Once we understand that concept, the question then becomes, which brain is likely to dominate in the child’s brain under the stress of harsh words, stern warnings, physical or psychological punishment, and so on?
Do these things have a place in working with children? Sure. We’ve made that clear before. But the rule of thumb is that when you do use them, you should know you’re settling for the cheapest draft beer only because the champaign wasn’t available. We’ve already agreed in many other posts that it should be a last resort.
What you want to always try first is something that does the opposite of creating even the mildest form of stress. I was tempted a few years ago to call it blissful parenting, but a parent advised me not to go there because it sounds like I’m promising the moon.

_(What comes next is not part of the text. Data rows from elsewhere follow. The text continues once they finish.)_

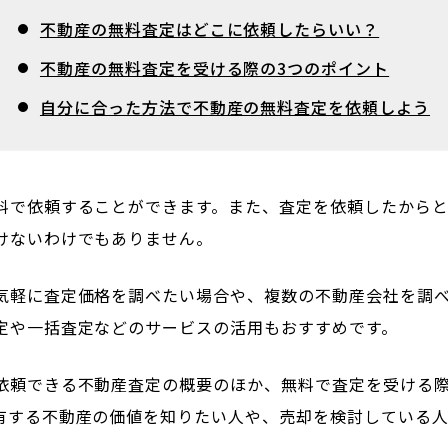
不動産の無料査定はどこに依頼したらいい？
不動産の無料査定を受ける際の3つのポイント
自分に合った方法で不動産の無料査定を依頼しよう
料で依頼することができます。また、査定を依頼したからと
けないわけでもありません。
気軽に査定価格を調べたい場合や、複数の不動産会社を調
定や一括査定などのサービスの活用もおすすめです。
依頼できる不動産査定の概要のほか、無料で査定を受ける
有する不動産の価値を知りたい人や、売却を検討している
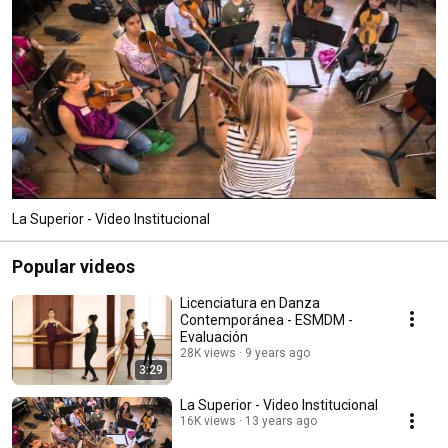
La Superior - Video Institucional
Popular videos
Licenciatura en Danza
Contemporánea - ESMDM -
Evaluación
28K views
9 years ago
3:29
La Superior - Video Institucional
16K views
13 years ago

The Science behind it is solid though. If you can hold counsel and coach WITH the child or teen in an atmosphere, tone of voice, and context that resonates in peaceful harmony, that experience is likely to put the lizard brain to sleep, get his/her brain to wake up, reasoning skills to sharpen, and commitments made to influence behavior all the way through to adulthood. In a word, softer is TONS more powerful than harsher.
Control vs. Influence
It’s a choice. Many of aren’t aware of it when dealing with children. I certainly wasn’t for a long time. If your goal is just compliance, and you just want them to do as they are told when you say so, then you’ll have to accept the very strong probability that you’ll have very little influence over them when you’re NOT around to say so.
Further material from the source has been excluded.